BEGIN MATERIAL FOR THE TASK

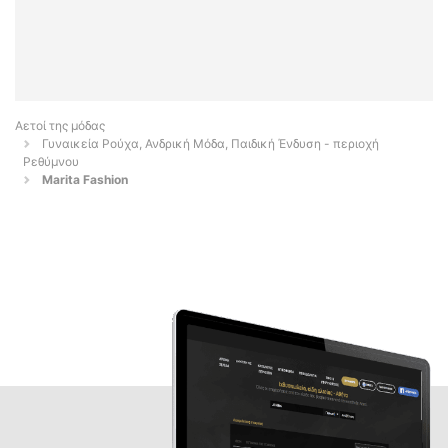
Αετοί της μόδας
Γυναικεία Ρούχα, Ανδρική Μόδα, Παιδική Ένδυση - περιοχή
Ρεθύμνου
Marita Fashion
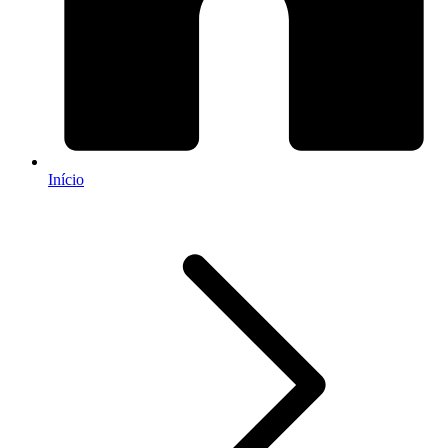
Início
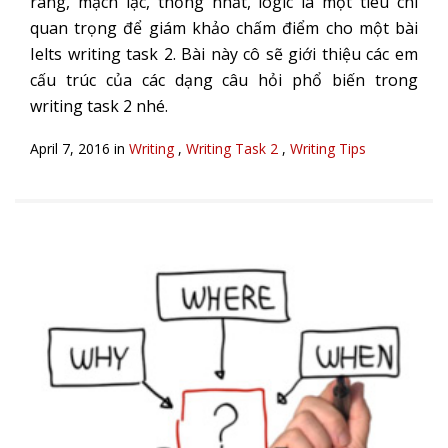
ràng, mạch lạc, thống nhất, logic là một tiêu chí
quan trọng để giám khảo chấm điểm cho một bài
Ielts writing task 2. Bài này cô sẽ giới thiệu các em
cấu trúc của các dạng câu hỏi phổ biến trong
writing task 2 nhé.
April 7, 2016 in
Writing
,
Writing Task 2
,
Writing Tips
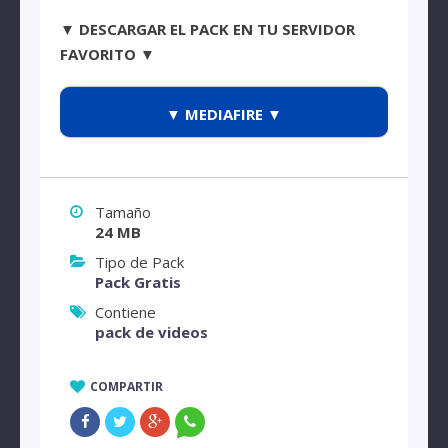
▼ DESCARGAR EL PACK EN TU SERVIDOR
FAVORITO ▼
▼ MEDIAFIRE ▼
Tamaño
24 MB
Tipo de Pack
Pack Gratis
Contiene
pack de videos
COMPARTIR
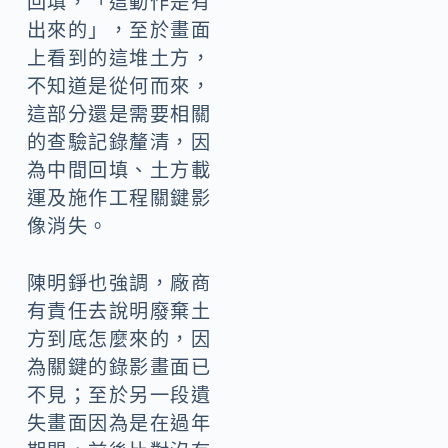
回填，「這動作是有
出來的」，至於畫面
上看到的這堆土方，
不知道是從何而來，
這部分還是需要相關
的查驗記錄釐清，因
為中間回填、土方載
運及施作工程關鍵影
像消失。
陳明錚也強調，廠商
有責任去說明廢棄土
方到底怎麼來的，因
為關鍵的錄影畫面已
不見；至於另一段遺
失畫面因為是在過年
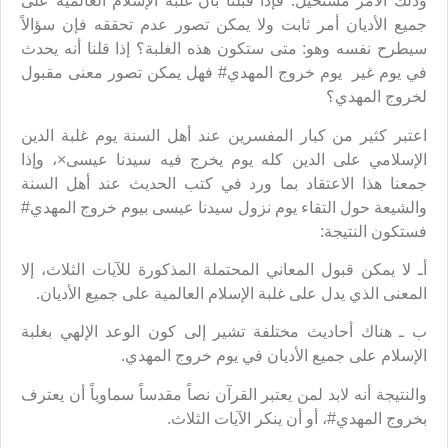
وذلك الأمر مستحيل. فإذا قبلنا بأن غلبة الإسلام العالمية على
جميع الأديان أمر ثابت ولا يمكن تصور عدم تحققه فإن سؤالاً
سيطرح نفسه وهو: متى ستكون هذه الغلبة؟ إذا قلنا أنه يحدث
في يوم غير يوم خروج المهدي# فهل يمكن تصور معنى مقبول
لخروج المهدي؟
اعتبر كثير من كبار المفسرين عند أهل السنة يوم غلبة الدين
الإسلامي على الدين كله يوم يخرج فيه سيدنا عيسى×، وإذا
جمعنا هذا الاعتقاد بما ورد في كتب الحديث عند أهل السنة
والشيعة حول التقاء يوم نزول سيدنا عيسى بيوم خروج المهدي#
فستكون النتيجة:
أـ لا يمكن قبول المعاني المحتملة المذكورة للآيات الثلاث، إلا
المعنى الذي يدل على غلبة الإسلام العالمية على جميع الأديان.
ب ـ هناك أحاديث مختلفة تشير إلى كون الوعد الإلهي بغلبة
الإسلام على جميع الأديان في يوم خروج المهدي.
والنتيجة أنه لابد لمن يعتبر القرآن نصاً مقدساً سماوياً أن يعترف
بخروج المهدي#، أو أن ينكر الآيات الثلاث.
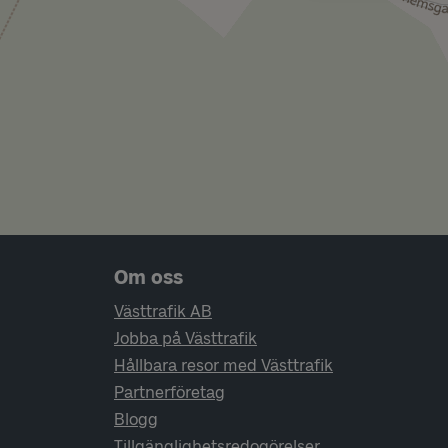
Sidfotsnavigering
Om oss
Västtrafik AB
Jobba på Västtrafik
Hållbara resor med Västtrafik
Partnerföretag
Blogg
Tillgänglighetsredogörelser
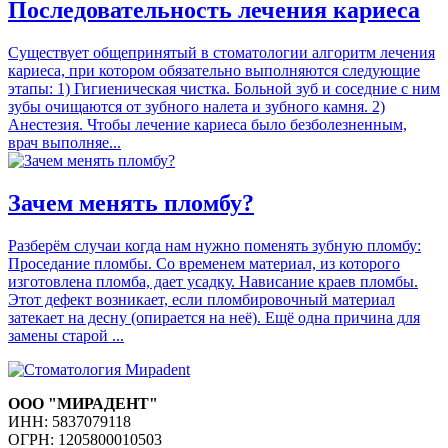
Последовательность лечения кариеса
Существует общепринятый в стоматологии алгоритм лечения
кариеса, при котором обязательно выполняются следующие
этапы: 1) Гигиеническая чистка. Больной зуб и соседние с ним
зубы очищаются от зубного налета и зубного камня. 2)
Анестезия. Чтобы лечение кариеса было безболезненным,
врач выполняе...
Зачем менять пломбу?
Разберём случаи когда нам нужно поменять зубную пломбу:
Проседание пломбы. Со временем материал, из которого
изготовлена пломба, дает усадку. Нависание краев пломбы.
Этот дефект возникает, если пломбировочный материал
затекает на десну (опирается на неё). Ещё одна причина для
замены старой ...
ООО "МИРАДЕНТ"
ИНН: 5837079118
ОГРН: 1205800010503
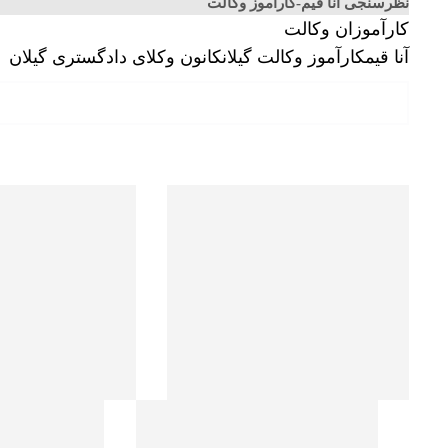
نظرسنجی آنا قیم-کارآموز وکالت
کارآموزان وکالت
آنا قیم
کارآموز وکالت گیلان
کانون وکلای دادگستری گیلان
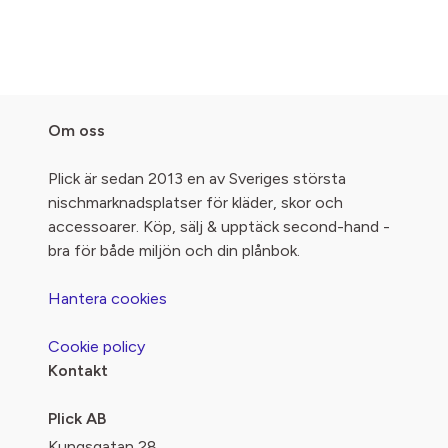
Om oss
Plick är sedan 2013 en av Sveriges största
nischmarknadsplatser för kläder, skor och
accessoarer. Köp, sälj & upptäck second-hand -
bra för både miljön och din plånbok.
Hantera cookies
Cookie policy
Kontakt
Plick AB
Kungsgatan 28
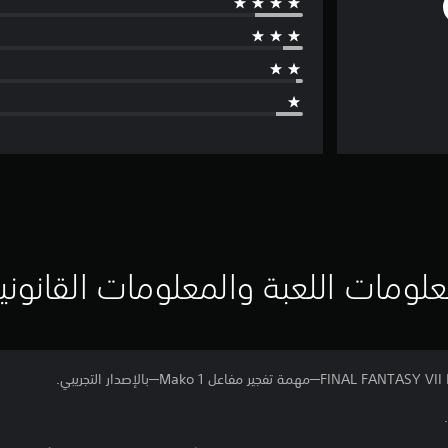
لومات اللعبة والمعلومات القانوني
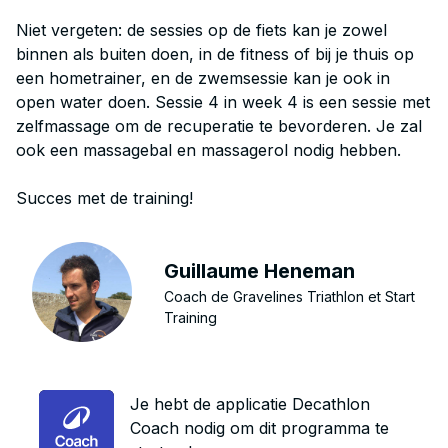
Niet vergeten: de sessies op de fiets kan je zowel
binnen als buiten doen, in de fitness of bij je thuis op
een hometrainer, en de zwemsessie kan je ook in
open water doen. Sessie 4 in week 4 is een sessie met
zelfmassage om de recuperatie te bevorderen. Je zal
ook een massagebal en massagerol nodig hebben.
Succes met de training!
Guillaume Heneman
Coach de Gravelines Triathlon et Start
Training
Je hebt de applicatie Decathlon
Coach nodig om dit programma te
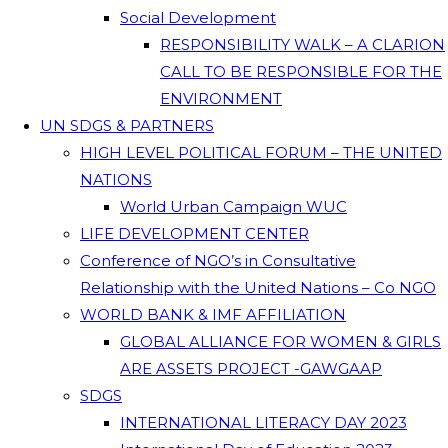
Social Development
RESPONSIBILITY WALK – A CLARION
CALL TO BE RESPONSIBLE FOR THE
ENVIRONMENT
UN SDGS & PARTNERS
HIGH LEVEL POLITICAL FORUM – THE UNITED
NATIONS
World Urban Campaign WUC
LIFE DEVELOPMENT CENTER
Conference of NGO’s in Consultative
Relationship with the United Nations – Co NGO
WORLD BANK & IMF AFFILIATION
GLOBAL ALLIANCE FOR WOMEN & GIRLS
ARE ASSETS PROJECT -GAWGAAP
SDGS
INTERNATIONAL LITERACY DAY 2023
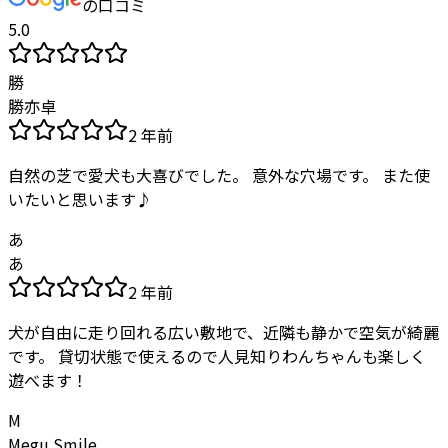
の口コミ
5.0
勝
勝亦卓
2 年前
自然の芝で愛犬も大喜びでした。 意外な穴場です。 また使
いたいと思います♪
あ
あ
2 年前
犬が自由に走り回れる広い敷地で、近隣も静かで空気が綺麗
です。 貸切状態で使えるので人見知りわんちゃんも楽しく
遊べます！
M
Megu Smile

END MATERIAL FOR THE TASK

EXERCISE AIM:
In the lines above, find the word "جميع" and copy every line it occurs in.

TASK ANSWER:
جميع الأديان أمر ثابت ولا يمكن تصور عدم تحققه فإن سؤالاً
المعنى الذي يدل على غلبة الإسلام العالمية على جميع الأديان.
الإسلام على جميع الأديان في يوم خروج المهدي.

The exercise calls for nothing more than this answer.